The “Barbie” message of equality and inherent value can be applied to great effect in “Oppenheimer,” especially in its singular flaw. For how grand Nolan’s epic truly is, its sexualized depiction of Florence Pugh (and her character Jean Tatlock) was excessive and dehumanizing. Though Oppenheimer’s sexuality and infidelity is critical and needed portrayal, the nudity displayed was nothing short of another added appeal to see the film — to witness Christopher Nolan’s inaugural sex scene. The first sexual encounter between Oppenheimer and Tatlock introduces the physicist’s iconic line: “Now I am become death, the destroyer of worlds.”
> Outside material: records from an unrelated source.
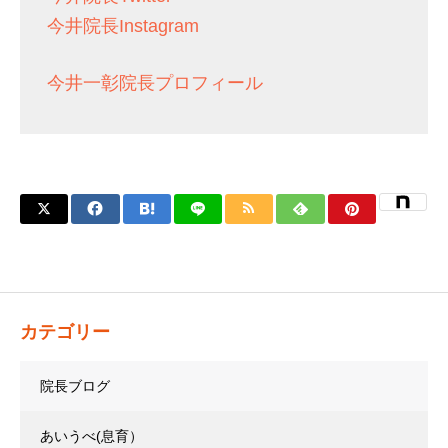
今井院長Instagram
今井一彰院長プロフィール
カテゴリー
院長ブログ
あいうべ(息育）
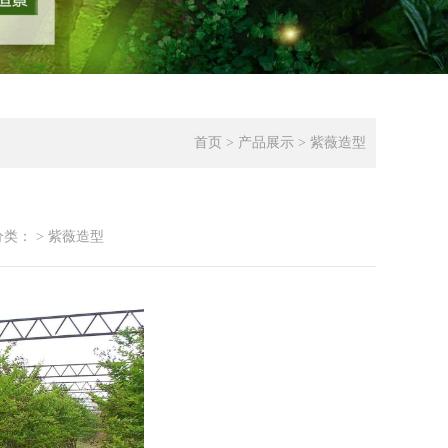
首页
>
产品展示
>
紫薇造型
分类：
> 紫薇造型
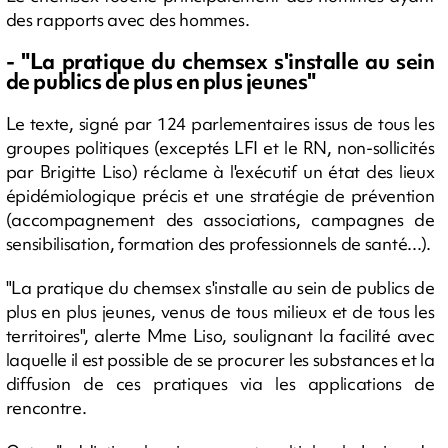
des rapports avec des hommes.
- "La pratique du chemsex s'installe au sein
de publics de plus en plus jeunes"
Le texte, signé par 124 parlementaires issus de tous les
groupes politiques (exceptés LFI et le RN, non-sollicités
par Brigitte Liso) réclame à l'exécutif un état des lieux
épidémiologique précis et une stratégie de prévention
(accompagnement des associations, campagnes de
sensibilisation, formation des professionnels de santé...).
"La pratique du chemsex s'installe au sein de publics de
plus en plus jeunes, venus de tous milieux et de tous les
territoires", alerte Mme Liso, soulignant la facilité avec
laquelle il est possible de se procurer les substances et la
diffusion de ces pratiques via les applications de
rencontre.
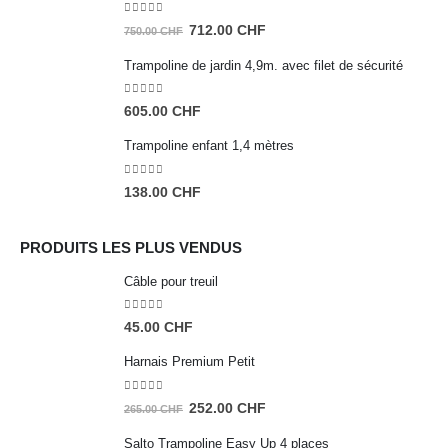
0
sur 5
Le
Le
712.00
CHF
750.00
CHF
prix
prix
Trampoline de jardin 4,9m. avec filet de sécurité
initial
actuel
était :
est :
0
sur 5
605.00
CHF
750.00 CHF.
712.00 CHF.
Trampoline enfant 1,4 mètres
0
sur 5
138.00
CHF
PRODUITS LES PLUS VENDUS
Câble pour treuil
0
sur 5
45.00
CHF
Harnais Premium Petit
0
sur 5
Le
Le
252.00
CHF
265.00
CHF
prix
prix
Salto Trampoline Easy Up 4 places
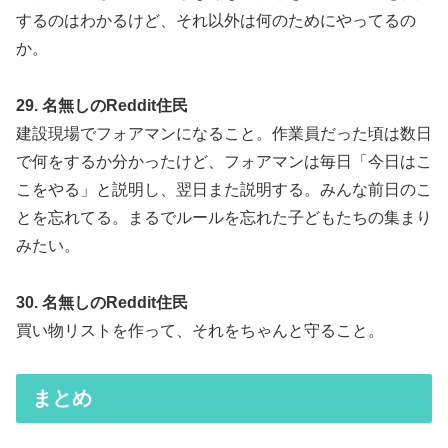
するのはわかるけど、それ以外は何のためにやってるの
か。
29. 名無しのReddit住民
建設現場でフォアマンになること。作業員だった頃は数日
で何をするか分かったけど、フォアマンは毎日「今日はこ
こをやる」と説明し、翌日また説明する。みんな前日のこ
とを忘れてる。まるでルールを忘れた子どもたちの集まり
みたい。
30. 名無しのReddit住民
買い物リストを作って、それをちゃんと守ること。
まとめ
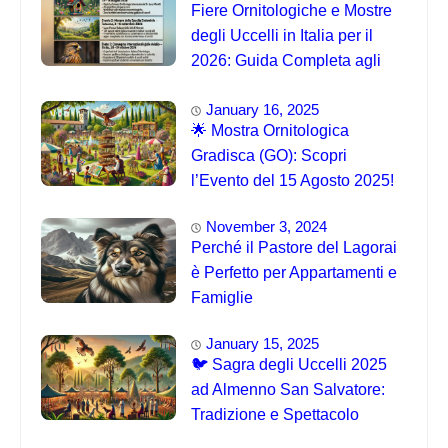
Fiere Ornitologiche e Mostre
degli Uccelli in Italia per il
2026: Guida Completa agli
Eventi 🐦
January 16, 2025
🌟 Mostra Ornitologica
Gradisca (GO): Scopri
l’Evento del 15 Agosto 2025!
November 3, 2024
Perché il Pastore del Lagorai
è Perfetto per Appartamenti e
Famiglie
January 15, 2025
🐦 Sagra degli Uccelli 2025
ad Almenno San Salvatore:
Tradizione e Spettacolo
The ugly pain and weight of that phrase — so overused in “Oppenheimer” meme culture — meshes well with the “Bhagavad Gita” profanely being read in a sexual context. Oppenheimer later says this quote in voiceover during the Trinity testing sequence, seemingly recalling the woman he loved and destroyed through his absence. The Hindu quote not only becomes additional grounding for why Oppenheimer later tries to unite the world in atomic agreement, but it also highlights his understandable resignation, emotional uncertainty, and character collapse at becoming the embodiment of death for the populations of Hiroshima and Nagasaki, as well as the future of humanity. It is a shame, however, that the line’s introduction occurs during a moment that supports another problem of contemporary humanity: the objectification of women in the media. I find it bleak that people who agree wholeheartedly with “Barbie” fail to recognize this.
Myths are used to explain the world, to remember a culture or history and to edify an audience. Like the myths they relate to, both films also exist to edify. Prometheus’ tale reminds us that, through the tragic character of Oppenheimer, we now have the power to destroy ourselves. The fire of our apocalypse seems to have already ignited, nearly 80 years ago in Japan. The connection to Pygmalion’s story in “Barbie” beckons us to question our love for man-made creations that marginalize and degrade people. It wants us to put our love in something truly beautiful. These films also edify each other. Why does the thoughtful message of “Barbie” need to be drenched in humor to appeal to audiences in the first place? Why does “Oppenheimer” masterfully address a major societal issue while simultaneously feeding into another?
Notwithstanding these flaws, the strange synergy of “Barbenheimer” is something special.